Abstract

Background

MAPK pathway inhibitors (MAPKi) have shown significant efficacy in treating childhood BRAF-activated brain tumors. For tumors harboring BRAFV600E mutations, the drugs are rarely curative, and patients can become refractory to treatment. MAPKi combining X-radiation therapy (XRT) may improve cure rate, but the development of XRT resistance is a challenge.

Methods

XRT resistance was induced by multiple XRT cycles in pediatric BRAFV600E glioma patient-derived xenograft (PDX) models. RNA sequencing was performed to identify differentially expressed genes and pathways potentially contributing to XRT resistance.
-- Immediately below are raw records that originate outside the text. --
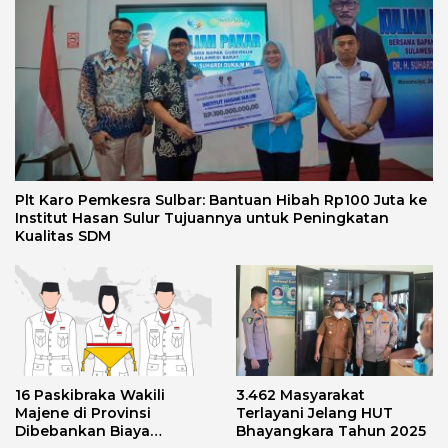
Plt Karo Pemkesra Sulbar: Bantuan Hibah Rp100 Juta ke
Institut Hasan Sulur Tujuannya untuk Peningkatan
Kualitas SDM
16 Paskibraka Wakili
3.462 Masyarakat
Majene di Provinsi
Terlayani Jelang HUT
Dibebankan Biaya
Bhayangkara Tahun 2025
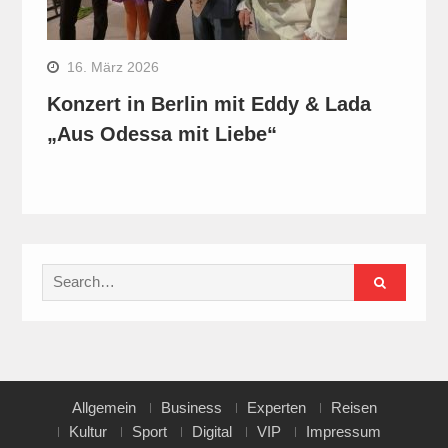
16. März 2026
Konzert in Berlin mit Eddy & Lada
„Aus Odessa mit Liebe“
Search
for:
Allgemein
Business
Experten
Reisen
Kultur
Sport
Digital
VIP
Impressum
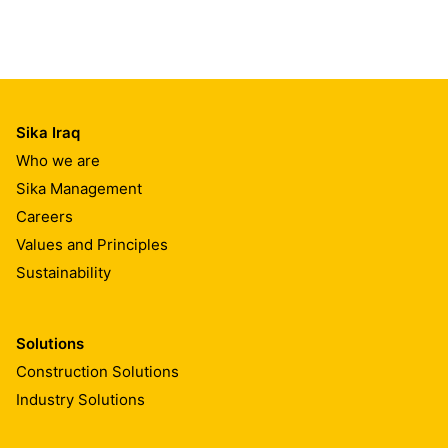
Sika Iraq
Who we are
Sika Management
Careers
Values and Principles
Sustainability
Solutions
Construction Solutions
Industry Solutions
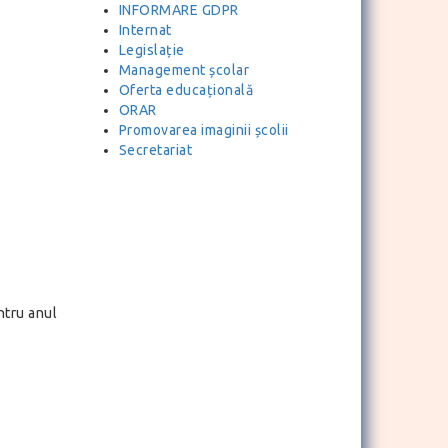
INFORMARE GDPR
Internat
Legislație
Management școlar
Oferta educațională
ORAR
Promovarea imaginii școlii
Secretariat
ntru anul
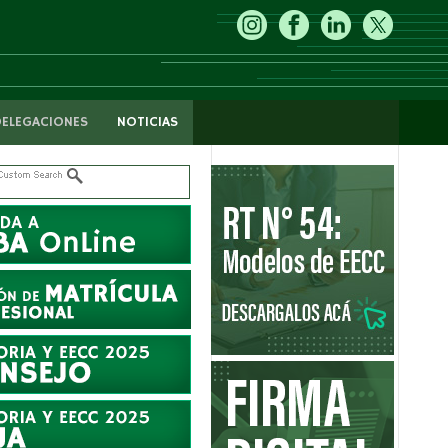
DELEGACIONES
NOTICIAS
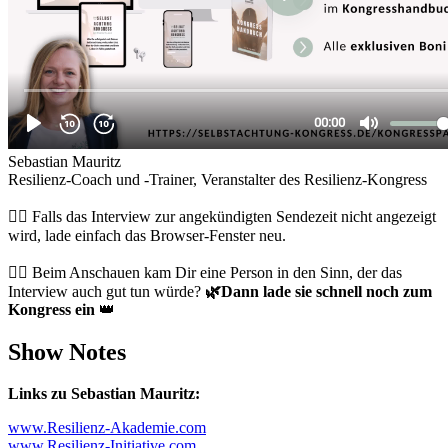
Sebastian Mauritz
Resilienz-Coach und -Trainer, Veranstalter des Resilienz-Kongress
👉🏻 Falls das Interview zur angekündigten Sendezeit nicht angezeigt
wird, lade einfach das Browser-Fenster neu.
👉🏻 Beim Anschauen kam Dir eine Person in den Sinn, der das
Interview auch gut tun würde?
🌿
Dann lade sie schnell noch zum
Kongress ein
👑
Show Notes
Links zu Sebastian Mauritz:
www.Resilienz-Akademie.com
www.Resilienz-Initiative.com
Cells isolated from PDXs were used to test the contribution of specific genes and pathways to XRT resistance. PDX models were used to evaluate the efficacy of targeted treatments combined with XRT.

Results

Tumors developed resistance after multiple cycles of XRT. MEK inhibition combining XRT significantly improved tumor control compared to XRT alone, but resistance to combined therapy developed rapidly. RNA sequencing analysis revealed up-regulation of MAPK and PI3K-mTOR signaling in the XRT-resistant tumors. Isolated cells showed in vitro resistance to XRT, which was partially reversed by inhibiting PI3K-mTOR. Up-regulation of TORC1 signaling in XRT naïve tumor cells, via constitutively active Akt or TSC2 deletion, conferred in vitro XRT resistance. The pro-survival gene BIRC5 (Survivin), a target of TORC1 signaling, contributed to XRT resistance. Combining trametinib-rapamycin with XRT significantly enhanced therapeutic efficacy in PDX models and prevented or delayed resistance development.

Conclusion

PI3K-mTOR activation promotes the development of XRT resistance in pediatric BRAFV600E glioma. Dual targeting of MAPK and TORC1 signaling significantly enhances the therapeutic efficacy of XRT and can potentially prevent the development of XRT resistance.